## Task details
Scan the entries below for the word "Starostlivosť". Copy out every line in which it occurs.
= Beginning of Section =
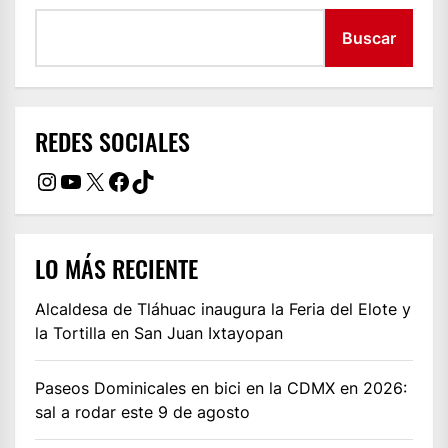
Buscar
REDES SOCIALES
Instagram
YouTube
X
Facebook
TikTok
LO MÁS RECIENTE
Alcaldesa de Tláhuac inaugura la Feria del Elote y
la Tortilla en San Juan Ixtayopan
Paseos Dominicales en bici en la CDMX en 2026:
sal a rodar este 9 de agosto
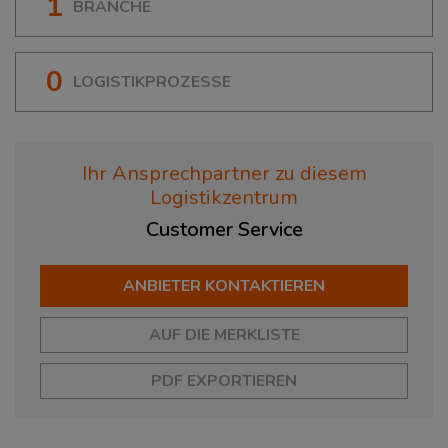
1
BRANCHE
0
LOGISTIKPROZESSE
Ihr Ansprechpartner zu diesem
Logistikzentrum
Customer
Service
ANBIETER KONTAKTIEREN
AUF DIE MERKLISTE
PDF EXPORTIEREN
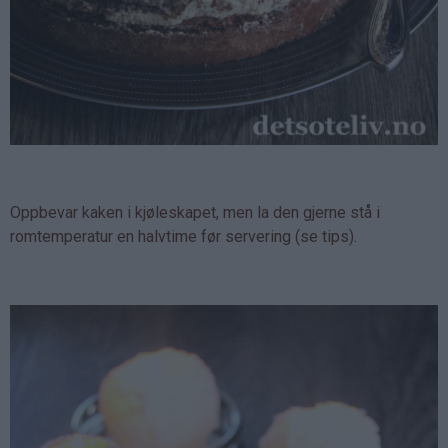
Oppbevar kaken i kjøleskapet, men la den gjerne stå i
romtemperatur en halvtime før servering (se tips).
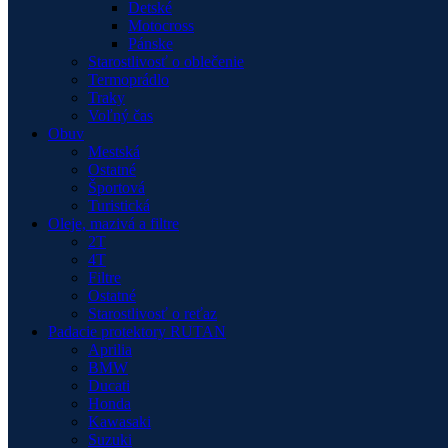
Detské
Motocross
Pánske
Starostlivosť o oblečenie
Termoprádlo
Traky
Voľný čas
Obuv
Mestská
Ostatné
Športová
Turistická
Oleje, mazivá a filtre
2T
4T
Filtre
Ostatné
Starostlivosť o reťaz
Padacie protektory RUTAN
Aprilia
BMW
Ducati
Honda
Kawasaki
Suzuki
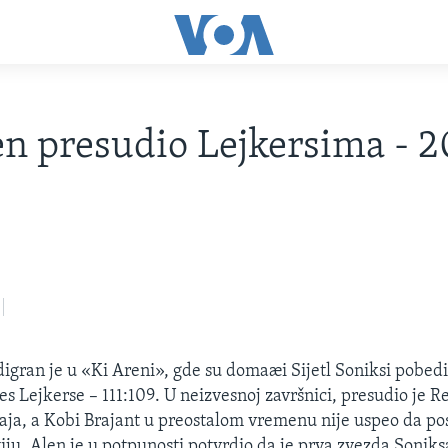
en presudio Lejkersima - 
digran je u «Ki Areni», gde su domaæi Sijetl Soniksi pobedi
es Lejkerse – 111:109. U neizvesnoj završnici, presudio je Re
aja, a Kobi Brajant u preostalom vremenu nije uspeo da po
iju. Alen je u potpunosti potvrdio da je prva zvezda Soniks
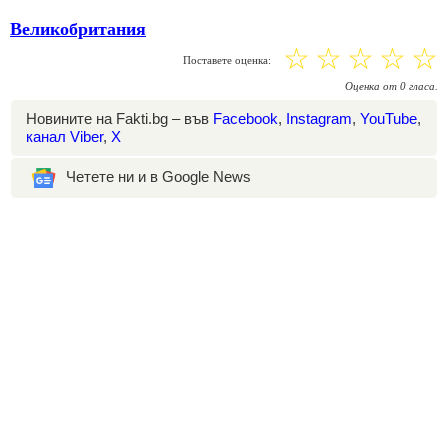
Великобритания
☆
☆
☆
☆
☆
Поставете оценка:
Оценка
от
0
гласа.
Новините на Fakti.bg – във
Facebook
,
Instagram
,
YouTube
,
канал Viber
,
X
Четете ни и в Google News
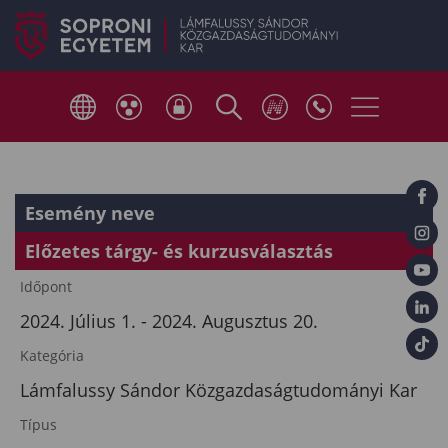
Esemény neve
Előzetes tárgy- és kurzusválasztás
Időpont
2024. Július 1. - 2024. Augusztus 20.
Kategória
Lámfalussy Sándor Közgazdaságtudományi Kar
Típus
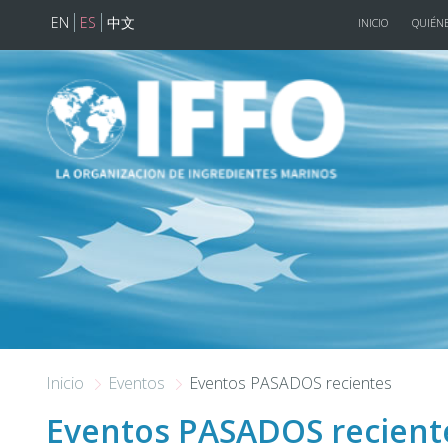
EN
ES
中文
INICIO
QUIÉNE
Pasar al contenido principal
Inicio
Eventos
Eventos PASADOS recientes
Eventos PASADOS recient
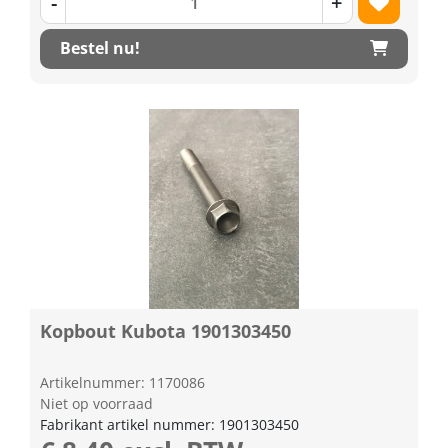
-
+
Bestel nu!
Kopbout Kubota 1901303450
Artikelnummer: 1170086
Niet op voorraad
Fabrikant artikel nummer: 1901303450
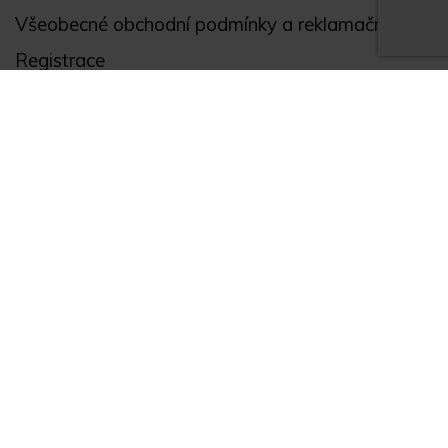
Všeobecné obchodní podmínky a reklamační řád
Registrace
Ochrana osobních údajů
Akce
Můj účet
Divize
Zabezpečení objektů
Autopříslušenství
GPS monitoring
Novinky
Zajímavosti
= End of Section =
## Your response
Starostlivosť o oblečenie
Starostlivosť o reťaz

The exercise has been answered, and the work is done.